Terza domenica di pasqua
La strada è un luogo importante. Ci
ricorda il movimento della vita, le trasformazioni, le scoperte. Ci sono strade
capaci di ricordarci passaggi fondamentali, varchi oltre i quali la nostra vita
è cambiata. Una strada di grande fascino è quella di Emmaus, villaggio poco
lontano da Gerusalemme, dove due discepoli ritrovano la sorpresa di Dio, il
Signore che ancora li accompagna. Forse anche noi, abbiamo percorso questa
strada e forse essa può raccontarci ancora qualcosa di bello.
1. È la strada della fiducia ritrovata. Gli inizi
di quella strada sono segnati dalla delusione: Si fermarono col volto triste. È la tristezza di chi ha visto
naufragare un disegno, una destinazione nella quale c’era la presenza del
Signore. Noi speravamo che fosse lui a
liberare Israele. A volte il Signore sembra venir meno agli impegni che ha
preso. La vicenda di questi due discepoli ci fa però capire che quegli impegni
erano nella nostra testa e non nei disegni di Dio. I due di Emmaus credevano
ancora in una liberazione politica, Gesù invece li vuole condurre altrove: fece come se dovesse andare più lontano. A
volte vorremmo che il Signore risolvesse i nostri problemi: di salute, di
lavoro, di coppia. E vorremmo che intervenisse modificando la realtà,
modificando l’altro. E invece il Signore qualche volta vuole modificare noi, i
nostri assetti interiori. Il nostro matrimonio è in crisi: ho sposato uno che
non era così. Può essere. Ma se non era così ed è stato con te in questo tempo,
non è che lui sia diventato così anche per qualche tua responsabilità? Forse
non deve cambiare lui, ma devi cambiare anche tu! Lasciati condurre, vai più lontano.

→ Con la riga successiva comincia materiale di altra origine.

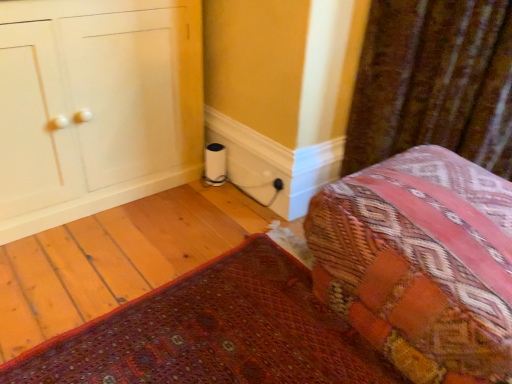 Question: Does velvet brown curtain at upper right touch patterned fabric cushion at lower right, marked as the second furniture in a top-to-bottom arrangement?

Choices:
 (A) yes
 (B) no

Answer: (B)

Question: Is velvet brown curtain at upper right bigger than patterned fabric cushion at lower right, marked as the second furniture in a top-to-bottom arrangement?

Choices:
 (A) no
 (B) yes

Answer: (A)

Question: Is velvet brown curtain at upper right positioned in front of patterned fabric cushion at lower right, marked as the second furniture in a top-to-bottom arrangement?

Choices:
 (A) yes
 (B) no

Answer: (B)

Question: Is velvet brown curtain at upper right located outside patterned fabric cushion at lower right, marked as the second furniture in a top-to-bottom arrangement?

Choices:
 (A) no
 (B) yes

Answer: (B)

Question: Would you consider velvet brown curtain at upper right to be distant from patterned fabric cushion at lower right, which ranks as the 1th furniture in bottom-to-top order?

Choices:
 (A) no
 (B) yes

Answer: (A)

Question: In the image, is black plastic electric outlet at lower right positioned in front of or behind patterned fabric cushion at lower right, marked as the second furniture in a top-to-bottom arrangement?

Choices:
 (A) front
 (B) behind

Answer: (B)

Question: Is black plastic electric outlet at lower right taller or shorter than patterned fabric cushion at lower right, marked as the second furniture in a top-to-bottom arrangement?

Choices:
 (A) tall
 (B) short

Answer: (B)

Question: Considering the positions of point (273, 182) and point (338, 264), is point (273, 182) closer or farther from the camera than point (338, 264)?

Choices:
 (A) farther
 (B) closer

Answer: (A)

Question: From the image's perspective, is black plastic electric outlet at lower right above or below patterned fabric cushion at lower right, marked as the second furniture in a top-to-bottom arrangement?

Choices:
 (A) below
 (B) above

Answer: (B)

Question: Do you think textured woven bed at lower right is within patterned fabric cushion at lower right, marked as the second furniture in a top-to-bottom arrangement, or outside of it?

Choices:
 (A) inside
 (B) outside

Answer: (B)

Question: From a real-world perspective, is textured woven bed at lower right physically located above or below patterned fabric cushion at lower right, which ranks as the 1th furniture in bottom-to-top order?

Choices:
 (A) above
 (B) below

Answer: (A)

Question: Is textured woven bed at lower right taller or shorter than patterned fabric cushion at lower right, marked as the second furniture in a top-to-bottom arrangement?

Choices:
 (A) short
 (B) tall

Answer: (B)

Question: Considering the positions of textured woven bed at lower right and patterned fabric cushion at lower right, marked as the second furniture in a top-to-bottom arrangement, in the image, is textured woven bed at lower right wider or thinner than patterned fabric cushion at lower right, marked as the second furniture in a top-to-bottom arrangement,?

Choices:
 (A) thin
 (B) wide

Answer: (A)

Question: From their relative heights in the image, would you say white glossy cabinet at left, the second furniture ordered from the bottom, is taller or shorter than textured woven bed at lower right?

Choices:
 (A) short
 (B) tall

Answer: (B)

Question: In the image, is white glossy cabinet at left, which is counted as the 1th furniture, starting from the top, on the left side or the right side of textured woven bed at lower right?

Choices:
 (A) left
 (B) right

Answer: (A) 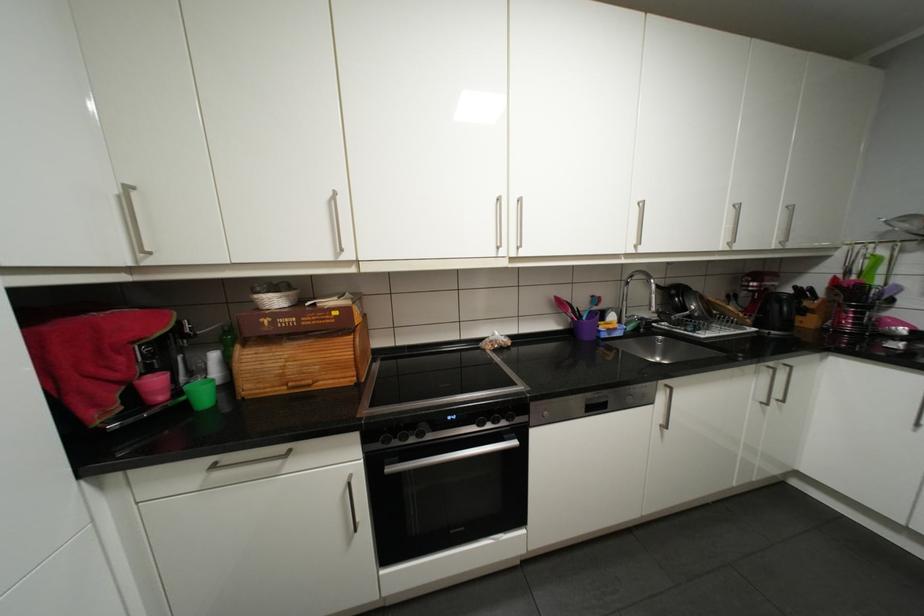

2. È la strada del cuore che si scalda. Dopo che i
discepoli hanno scoperto il Signore, si diranno l’un l’altro: Non ci ardeva forse il cuore quando parlava
con noi? La strada di Dio è fatta di parole che ridanno energia alla vita,
parole che strappano dal gelo. Ieri, al monumento di Via Cacciatora c’è stata
una singolare rievocazione dell’eccidio, in cui si è sentito il secco rumore di
una rivoltella che sparava, come in quel tragico 29 aprile del 1945. Quegli
spari ci hanno ghiacciato. E in quella situazione sentivamo il bisogno di una
parola diversa, capace di lenire quel dolore. Le parole umane arrivano fino ad
un certo punto, anzi a volte fanno peggio. Abbiamo bisogno di una parola che ci
restituisca a noi stessi, alla nostra verità, a ciò che Dio ha in mente. Così
anche nella vita: a volte diciamo tante parole. Ma esse sono spesso
chiacchiere, banalità, unilateralità: non riscaldano il cuore. Lascia che Dio
ti suggerisca la sua parola, magari tra quelle che ascolti ogni domenica.
Parole di riconciliazione, di perdono, di una nuova comprensione della realtà. E
prova a dire anche tu qualcuna di queste parole. A chi ne ha bisogno.
3. È la strada del pane spezzato. Un gesto che apre
gli occhi e fa vedere l’invisibile. È il gesto dell’ultima cena ma è anche il
gesto della solidarietà e della condivisione. È il gesto che il Signore ha
scelto per farsi presente. È quello che facciamo nella messa ogni domenica, ma
è anche quello che rende riconoscibile il Signore nella vita di ogni giorno.
Diventare pane spezzato. Qualche ora fa è morto Giuliano Santi, salesiano
godigese che ha passato la sua vita tra i ragazzi di Madras. Aveva 84 anni, 65
dei quali passati a insegnare mestieri, assistere, dare dignità, futuro. Unico
criterio che dava per l’accoglienza dei ragazzi era che fossero poveri, molto poveri. E tra quei poveri ha voluto essere
sepolto. Ecco il pane spezzato, riconoscibile anche tra le strade polverose
dell’India. Gesù sparisce dalla vista, ma non sparisce dalla vita di chi l’ha
incontrato e accetta di spezzarsi per gli altri.
Rimani con noi perché si fa sera. Rimani anche sulle nostre strade,
Signore, e apri i nostri occhi all’incontro.